Mr Broatch nevertheless urges that we ought not to intervene in what is an inherently discretionary decision. He draws our attention in particular to this court’s decision in R(Scott) v LB Hackney [2009] EWCA Civ 217. A judicial review claim had been compromised at a late stage, leaving only costs in issue. Having considered written submissions, the Deputy High Court Judge made no order for costs and gave short written reasons for his decision. They ended:
“I cannot confidently conclude that the claimant would have succeeded on its core claim if the matter had proceeded to a final hearing, and, taking account of the need not to discourage reasonable settlements, the fair course is to make no order for costs.”
Hallett LJ at paragraph 48 of Scott expressed the view that no costs was on any view the right order. At paragraph 51 she made these general observations, with which the other two members of the court agreed:
“… when an application for costs is made, a reasonable and proportionate attempt must be made to analyse the situation and determine whether an order for costs is appropriate. I emphasise a reasonable and proportionate attempt, bearing in mind the pressures on the Administrative Court, yet another hard pressed institution. A judge must not be tempted too readily to adopt the fallback position of no order for costs.”
To this valuable guidance one should add, as Hallett LJ did, the formulation of Scott Baker LJ (as he then was) in R(Boxall) v LB Waltham Forest[2001] 44 CCLR 258, paragraph 22:
“(i) the court has power to make a costs order when the substantive proceedings have been resolved without a trial but the parties have not agreed about costs.

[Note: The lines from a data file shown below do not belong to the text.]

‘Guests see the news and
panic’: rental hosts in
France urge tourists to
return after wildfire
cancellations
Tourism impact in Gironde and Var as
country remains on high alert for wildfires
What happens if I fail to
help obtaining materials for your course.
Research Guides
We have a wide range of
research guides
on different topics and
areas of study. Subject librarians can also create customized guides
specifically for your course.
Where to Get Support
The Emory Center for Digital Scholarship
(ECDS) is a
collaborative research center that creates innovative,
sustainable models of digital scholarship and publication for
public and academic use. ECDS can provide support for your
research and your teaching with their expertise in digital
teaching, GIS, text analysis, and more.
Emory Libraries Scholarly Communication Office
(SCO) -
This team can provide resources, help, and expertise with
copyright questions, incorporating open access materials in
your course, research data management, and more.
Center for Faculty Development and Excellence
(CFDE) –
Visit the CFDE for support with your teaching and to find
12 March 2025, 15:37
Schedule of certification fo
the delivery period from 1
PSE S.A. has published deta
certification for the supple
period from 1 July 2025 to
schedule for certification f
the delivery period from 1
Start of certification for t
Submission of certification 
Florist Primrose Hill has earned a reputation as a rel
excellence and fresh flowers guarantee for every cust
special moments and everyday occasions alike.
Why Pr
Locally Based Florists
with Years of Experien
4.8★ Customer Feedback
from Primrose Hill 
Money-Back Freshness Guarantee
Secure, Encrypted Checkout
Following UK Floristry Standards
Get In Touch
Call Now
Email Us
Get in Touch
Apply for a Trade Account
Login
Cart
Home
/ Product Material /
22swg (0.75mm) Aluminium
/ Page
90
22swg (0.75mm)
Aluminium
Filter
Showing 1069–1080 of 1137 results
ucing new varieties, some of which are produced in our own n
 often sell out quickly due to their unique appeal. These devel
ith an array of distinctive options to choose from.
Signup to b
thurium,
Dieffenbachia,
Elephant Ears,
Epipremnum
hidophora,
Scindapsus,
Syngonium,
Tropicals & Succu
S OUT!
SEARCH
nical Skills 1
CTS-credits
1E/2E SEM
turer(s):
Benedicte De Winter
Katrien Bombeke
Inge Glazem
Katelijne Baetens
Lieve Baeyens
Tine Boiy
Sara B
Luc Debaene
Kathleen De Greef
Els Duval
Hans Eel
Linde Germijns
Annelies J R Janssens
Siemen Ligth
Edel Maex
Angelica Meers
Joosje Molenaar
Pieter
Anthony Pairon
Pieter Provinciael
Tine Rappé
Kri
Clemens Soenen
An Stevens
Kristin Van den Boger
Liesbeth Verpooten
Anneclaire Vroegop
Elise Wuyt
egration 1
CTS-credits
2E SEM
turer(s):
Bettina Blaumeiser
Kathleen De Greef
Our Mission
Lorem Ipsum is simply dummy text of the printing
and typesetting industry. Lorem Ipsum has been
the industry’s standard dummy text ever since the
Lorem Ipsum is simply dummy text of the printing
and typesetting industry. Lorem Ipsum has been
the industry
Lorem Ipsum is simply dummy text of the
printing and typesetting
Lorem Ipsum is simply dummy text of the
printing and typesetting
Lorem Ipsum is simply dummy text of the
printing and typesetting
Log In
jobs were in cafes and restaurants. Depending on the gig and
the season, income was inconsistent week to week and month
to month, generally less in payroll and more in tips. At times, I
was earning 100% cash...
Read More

(ii) it will ordinarily be irrelevant that the Claimant is legally aided;
(iii) the overriding objective is to do justice between the parties without incurring unnecessary court time and consequently additional cost;
(iv) at each end of the spectrum there will be cases where it is obvious which side would have won had the substantive issues been fought to a conclusion. In between, the position will, in differing degrees, be less clear. How far the court will be prepared to look into the previously unresolved substantive issues will depend on the circumstances of the particular case, not least the amount of costs at stake and the conduct of the parties.
(v) in the absence of a good reason to make any other order the fall back is to make no order as to costs.
(vi) the court should take care to ensure that it does not discourage parties from settling judicial review proceedings for example by a local authority making a concession at an early stage.”
Applying this approach to the present case, it seems to me that this was a case in which it was plain at the point of time at which it came before Dobbs J that the appellant would have won, because it was clear from the decision letter that Southwark had not applied the correct test in reaching its decision and that the test, if correctly applied, would have resulted in the family being accommodated. It was also apparent that the reason why the case had been compromised was that the local authority had conceded as much, first in substance by offering to continue temporary accommodation and then in principle by reversing the section 184 decision on review. This entailed and entails no criticism of the local authority’s officers, who had plainly acted conscientiously throughout but who understandably, in view of the complexity of the legislation, had got it wrong. Nor does it involve any criticism of the local authority’s lawyers, who sensibly stopped the escalation of costs by taking a realistic view of the case at an early stage. But by then some costs had already been incurred by the appellants and because they had been incurred reasonably and timeously they were in principle recoverable.
In my respectful judgment Dobbs J should so have held. There was no sufficient reason in the documents before her to resort to the default position of no order as to costs. I would allow the appeal accordingly and would substitute an order that the appellants do recover their costs of the judicial review proceedings.
Lord Justice Moore-Bick:
I agree. There is nothing I wish to add.